**** SOURCE INFORMATION
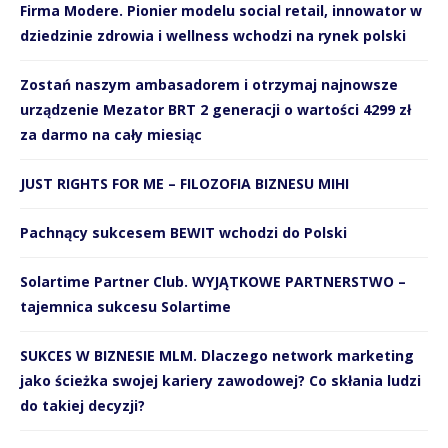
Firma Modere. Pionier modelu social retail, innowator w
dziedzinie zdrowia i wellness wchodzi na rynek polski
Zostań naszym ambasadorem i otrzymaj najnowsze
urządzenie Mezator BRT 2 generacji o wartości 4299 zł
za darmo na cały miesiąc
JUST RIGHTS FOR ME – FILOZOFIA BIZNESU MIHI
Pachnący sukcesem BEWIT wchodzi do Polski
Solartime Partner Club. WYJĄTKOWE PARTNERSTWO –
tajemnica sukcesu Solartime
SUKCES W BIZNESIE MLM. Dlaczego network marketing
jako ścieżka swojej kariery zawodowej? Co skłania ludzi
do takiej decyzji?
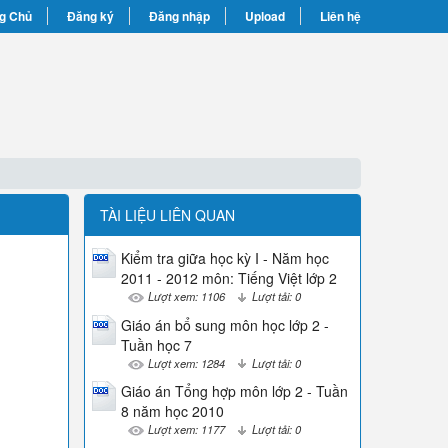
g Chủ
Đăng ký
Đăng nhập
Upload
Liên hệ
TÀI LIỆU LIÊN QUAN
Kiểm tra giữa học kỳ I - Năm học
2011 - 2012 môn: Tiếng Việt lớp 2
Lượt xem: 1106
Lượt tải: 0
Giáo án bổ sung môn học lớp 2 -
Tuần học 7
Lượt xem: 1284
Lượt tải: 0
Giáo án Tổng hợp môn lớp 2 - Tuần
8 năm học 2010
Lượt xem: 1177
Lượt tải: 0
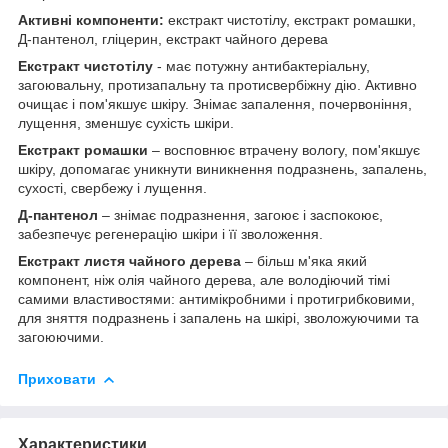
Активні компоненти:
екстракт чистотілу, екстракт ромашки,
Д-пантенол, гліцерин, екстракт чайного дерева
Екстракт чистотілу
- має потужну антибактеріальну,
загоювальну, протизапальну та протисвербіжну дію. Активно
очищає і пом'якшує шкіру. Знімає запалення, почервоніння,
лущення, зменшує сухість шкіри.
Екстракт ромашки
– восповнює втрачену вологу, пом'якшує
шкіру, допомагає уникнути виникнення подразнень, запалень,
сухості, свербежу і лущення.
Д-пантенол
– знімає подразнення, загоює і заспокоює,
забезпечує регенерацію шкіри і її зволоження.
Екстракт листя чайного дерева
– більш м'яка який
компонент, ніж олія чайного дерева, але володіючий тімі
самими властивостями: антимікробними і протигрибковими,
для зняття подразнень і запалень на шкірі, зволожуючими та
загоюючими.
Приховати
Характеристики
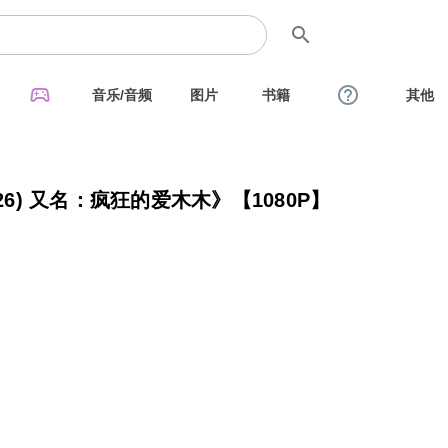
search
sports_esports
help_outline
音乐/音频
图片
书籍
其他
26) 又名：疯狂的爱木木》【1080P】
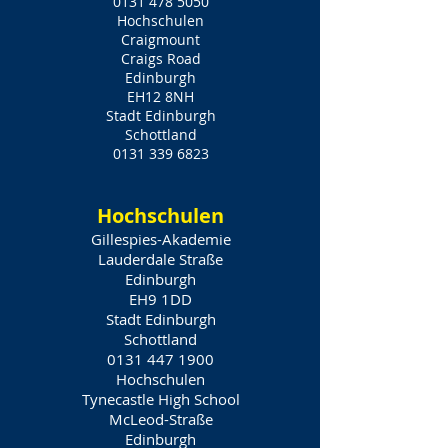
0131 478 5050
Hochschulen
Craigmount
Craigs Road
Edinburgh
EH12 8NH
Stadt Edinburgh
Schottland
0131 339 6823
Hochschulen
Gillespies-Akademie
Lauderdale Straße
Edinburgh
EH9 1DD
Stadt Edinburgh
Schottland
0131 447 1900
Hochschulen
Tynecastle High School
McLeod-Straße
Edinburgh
********
**** SOURCE INFORMATION
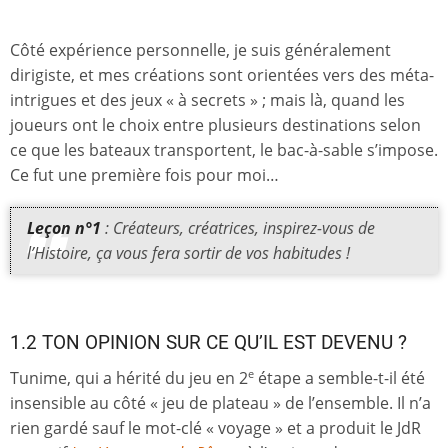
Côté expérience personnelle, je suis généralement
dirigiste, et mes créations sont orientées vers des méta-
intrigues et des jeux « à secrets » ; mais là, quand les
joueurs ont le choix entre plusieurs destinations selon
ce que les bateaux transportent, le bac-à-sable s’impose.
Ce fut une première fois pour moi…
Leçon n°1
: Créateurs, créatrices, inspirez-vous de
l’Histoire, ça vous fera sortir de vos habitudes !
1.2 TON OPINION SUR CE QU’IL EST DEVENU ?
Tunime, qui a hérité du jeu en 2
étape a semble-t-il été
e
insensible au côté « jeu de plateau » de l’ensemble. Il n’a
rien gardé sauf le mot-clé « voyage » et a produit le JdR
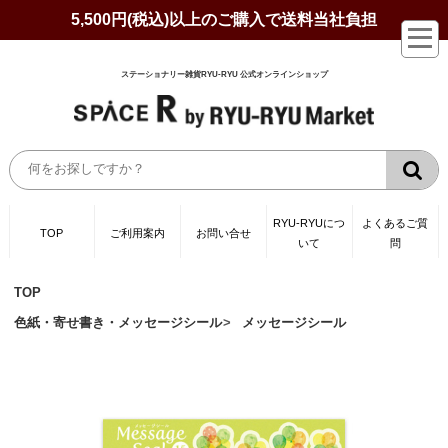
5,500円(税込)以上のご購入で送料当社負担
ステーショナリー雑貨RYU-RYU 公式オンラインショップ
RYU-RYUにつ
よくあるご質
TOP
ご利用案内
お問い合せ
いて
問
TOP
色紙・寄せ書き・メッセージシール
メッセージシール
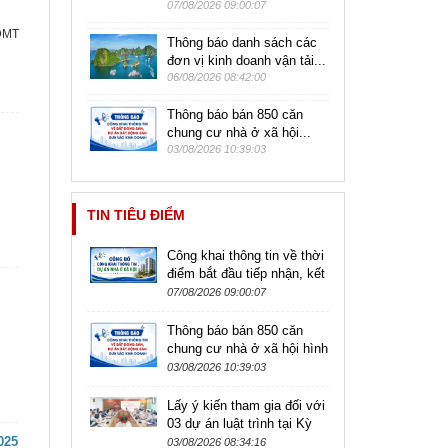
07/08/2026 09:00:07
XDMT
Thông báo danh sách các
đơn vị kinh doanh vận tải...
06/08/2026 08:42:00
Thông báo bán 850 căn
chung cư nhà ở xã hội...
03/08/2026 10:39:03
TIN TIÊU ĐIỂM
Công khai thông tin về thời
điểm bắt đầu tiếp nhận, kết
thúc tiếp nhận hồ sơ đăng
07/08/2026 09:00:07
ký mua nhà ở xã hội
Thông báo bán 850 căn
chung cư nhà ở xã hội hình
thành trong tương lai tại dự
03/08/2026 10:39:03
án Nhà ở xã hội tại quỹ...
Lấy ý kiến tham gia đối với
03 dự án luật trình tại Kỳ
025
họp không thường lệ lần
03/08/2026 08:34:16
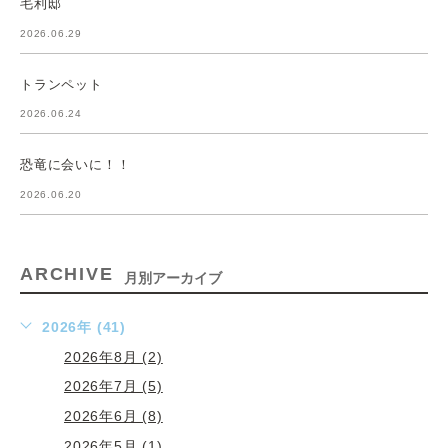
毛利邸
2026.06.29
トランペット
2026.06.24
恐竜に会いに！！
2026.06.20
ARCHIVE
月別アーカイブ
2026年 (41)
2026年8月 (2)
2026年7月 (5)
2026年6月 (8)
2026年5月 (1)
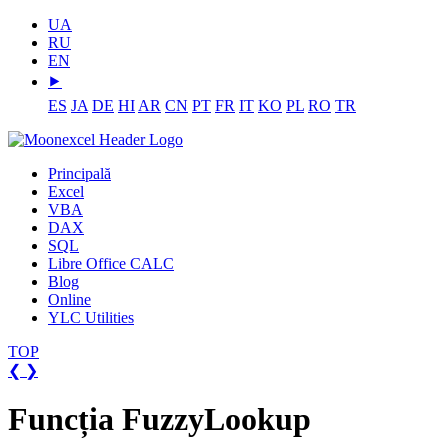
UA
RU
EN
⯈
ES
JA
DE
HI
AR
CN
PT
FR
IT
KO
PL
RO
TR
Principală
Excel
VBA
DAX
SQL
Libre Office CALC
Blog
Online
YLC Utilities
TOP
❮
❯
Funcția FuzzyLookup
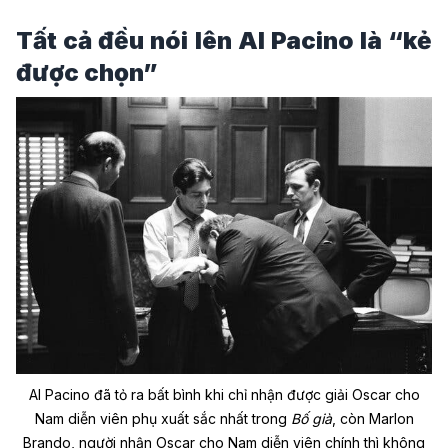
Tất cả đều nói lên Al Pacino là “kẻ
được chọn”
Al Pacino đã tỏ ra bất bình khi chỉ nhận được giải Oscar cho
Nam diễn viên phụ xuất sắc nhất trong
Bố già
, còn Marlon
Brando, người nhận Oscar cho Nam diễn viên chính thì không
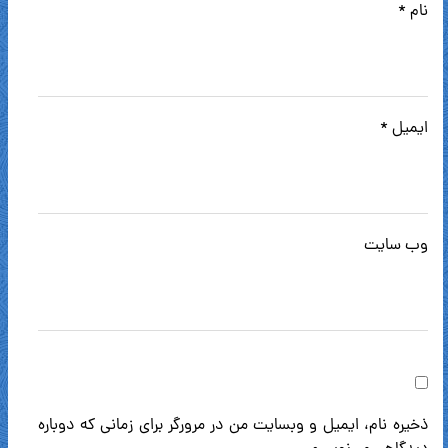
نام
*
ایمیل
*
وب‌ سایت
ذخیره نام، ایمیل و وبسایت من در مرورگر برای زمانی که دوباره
********
**** SOURCE INFORMATION
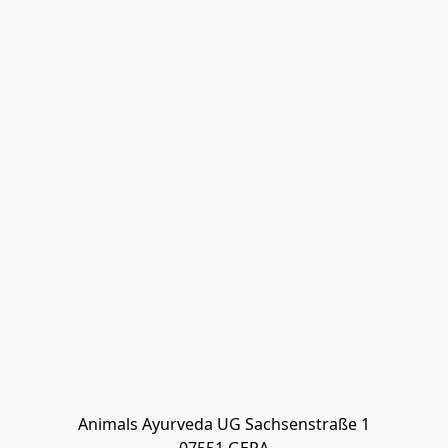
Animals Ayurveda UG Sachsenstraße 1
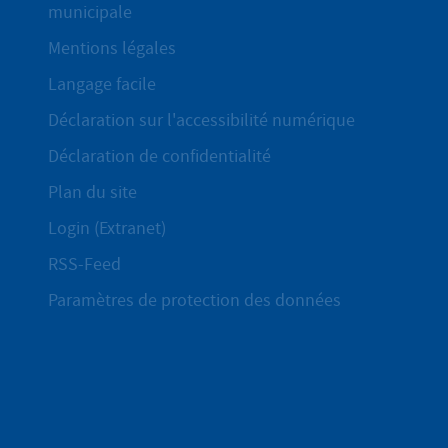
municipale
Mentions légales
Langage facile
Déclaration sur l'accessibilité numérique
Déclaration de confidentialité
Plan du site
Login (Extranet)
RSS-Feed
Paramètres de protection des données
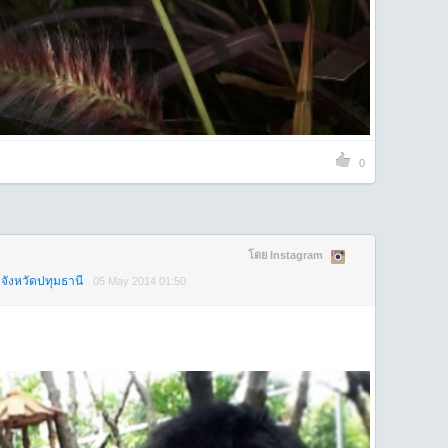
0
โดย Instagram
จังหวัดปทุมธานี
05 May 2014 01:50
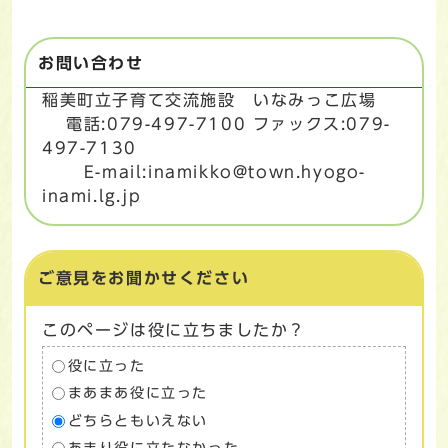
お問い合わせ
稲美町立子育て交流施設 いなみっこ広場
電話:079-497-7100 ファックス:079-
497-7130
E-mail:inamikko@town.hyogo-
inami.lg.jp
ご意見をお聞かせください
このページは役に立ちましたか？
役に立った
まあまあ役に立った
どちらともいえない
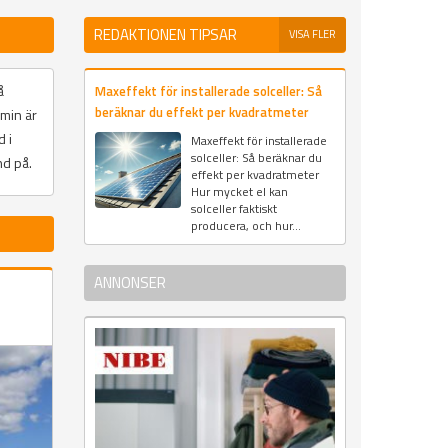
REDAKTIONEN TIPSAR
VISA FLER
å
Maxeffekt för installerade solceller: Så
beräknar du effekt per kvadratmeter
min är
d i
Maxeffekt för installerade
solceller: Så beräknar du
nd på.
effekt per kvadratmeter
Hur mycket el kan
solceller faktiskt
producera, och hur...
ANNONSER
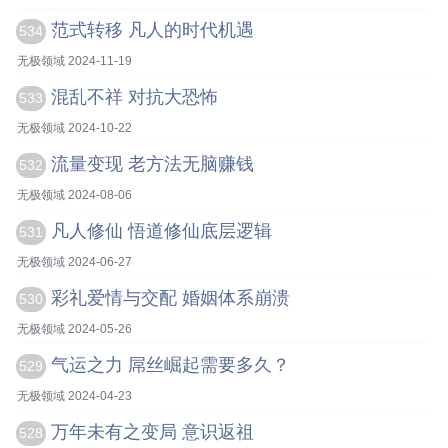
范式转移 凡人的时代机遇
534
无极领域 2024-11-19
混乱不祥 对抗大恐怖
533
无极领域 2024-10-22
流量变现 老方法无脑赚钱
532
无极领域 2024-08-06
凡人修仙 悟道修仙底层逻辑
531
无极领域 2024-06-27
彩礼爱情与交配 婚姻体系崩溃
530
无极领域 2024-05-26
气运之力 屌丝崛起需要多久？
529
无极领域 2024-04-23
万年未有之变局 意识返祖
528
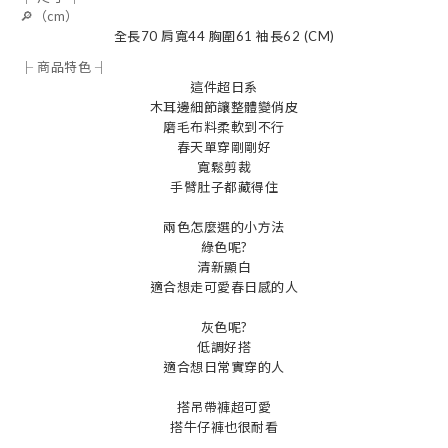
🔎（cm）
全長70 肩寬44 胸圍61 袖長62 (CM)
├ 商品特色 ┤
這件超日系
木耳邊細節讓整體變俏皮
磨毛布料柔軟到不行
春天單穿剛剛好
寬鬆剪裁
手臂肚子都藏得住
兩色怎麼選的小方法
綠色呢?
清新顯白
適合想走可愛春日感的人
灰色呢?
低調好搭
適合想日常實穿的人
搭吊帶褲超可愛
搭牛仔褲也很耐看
********
* **WORK ITEM**
Among the records above, find the lines that contain "diễn" and copy every one.

* **SOLUTION FOR THIS EXERCISE**
Nam diễn viên phụ xuất sắc nhất trong
Brando, người nhận Oscar cho Nam diễn viên chính thì không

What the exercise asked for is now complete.